I grinned. "You do find it charming."
"Debatable."
The waiter arrived with our appetizers, and I reached across the table to take her hand, very aware of the cameras outside. But when her fingers laced through mine, and her smile crinkled the corners of her eyes, I forgot about the photographers entirely.
"You know what's weird?" she said, leaning in conspiratorially. "This is actually kind of fun. In a surreal, we 're-performing-our-relationship-for-strangers kind of way."
"It's the absurdity," I said. "Makes everything feel less real."
Her smile faltered slightly. "Yeah. Less real."
We ate and talked, and on the surface, everything looked perfect. We laughed at the right moments, held hands across the table, and played our parts beautifully. At one point, Anna told a story about Uncle Charlie's latest crawfish contraption that had me genuinely cracking up, and the photographer outside got his shot of me laughing, her beaming, both of us looking like the perfect couple.
But as dessert arrived—bananas foster that Anna insisted we share—she set down her spoon and looked at me.

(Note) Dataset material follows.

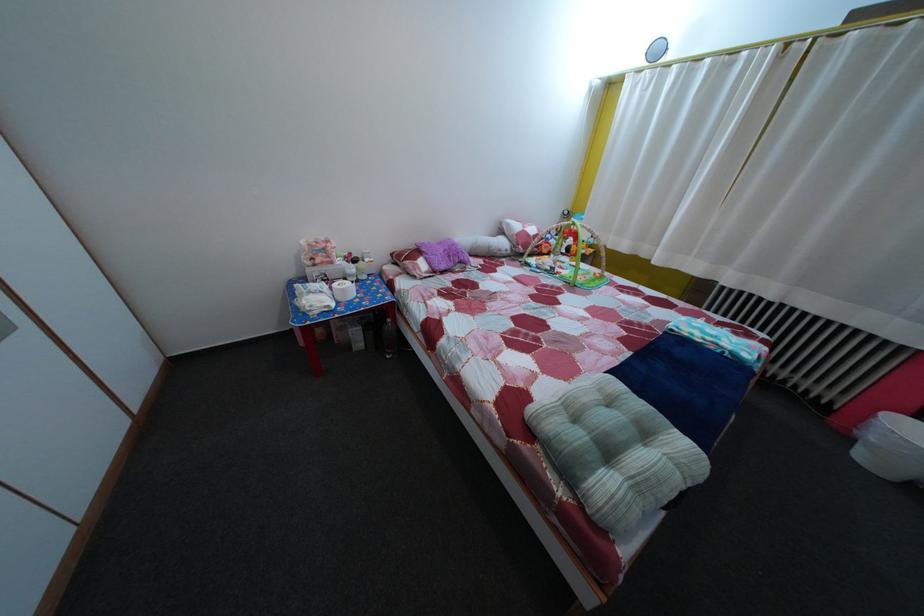 Identify the location of purple furry pillow. (443, 254).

"Can I be honest about something?" she asked quietly.
"Always."
"I hate this." She gestured vaguely at the window, the cameras, the performance of it all. "Not being here with you. That part's great. But... all of this? Having to prove our relationship to strangers? I want our love to be ours. Just for us. Is that selfish?"
Relief flooded through me. "Not even a bit. I was thinking the same thing."
"Really?"
"Anna, I don't want to share you with the world. I don't want our relationship to be a headline or a photo op or some narrative Bob and Mabel are managing." I squeezed her hand. "I just want you. The real you. The one who makes terrible coffee and hums off-."
She laughed, her eyes getting shiny. "Again, I do not hum off-key."
"You absolutely do. It's adorable."
“Well, you eat your sandwiches with the turkey on top of the cheese. Like some kind of monster. And you're completely unapologetic about it."
“There's a right way and a wrong way to eat a turkey sandwich, and I will die on this hill."
"You're ridiculous."
"And yet you're going to miss me."
"I will," she said softly, her laughter fading into something more tender. "I'm going to miss you so much."
"I'm going to miss you every single day." I brought her hand to my lips, kissing her knuckles. "But we'll make it work. I'll call you so much you'll get sick of me."
"Impossible."
"Anna." I looked at her thoughtfully. "I love you. That doesn't change just because I'm in LA. You're it for me. You know that, right?"
Her eyes were definitely shiny now. "I love you too. So much it scares me sometimes."
"Scares you?"
"That this is too good. That something's going to take it away from me." She swiped at her eyes, laughing self-consciously. "Gosh, I'm being ridiculous."
"You're not." I stood up, pulling her to her feet and into my arms right there in the middle of the restaurant. Let the photographers get this shot. "You're not being ridiculous. And nothing's taking me away from you. Distance is just... distance. It doesn't change how I feel."
She buried her face in my chest, and I held her tight, breathing in the scent of her hair, memorizing the feeling of her in my arms.
When we finally pulled apart, she was smiling through her tears. "We should probably leave before I completely ruin my makeup."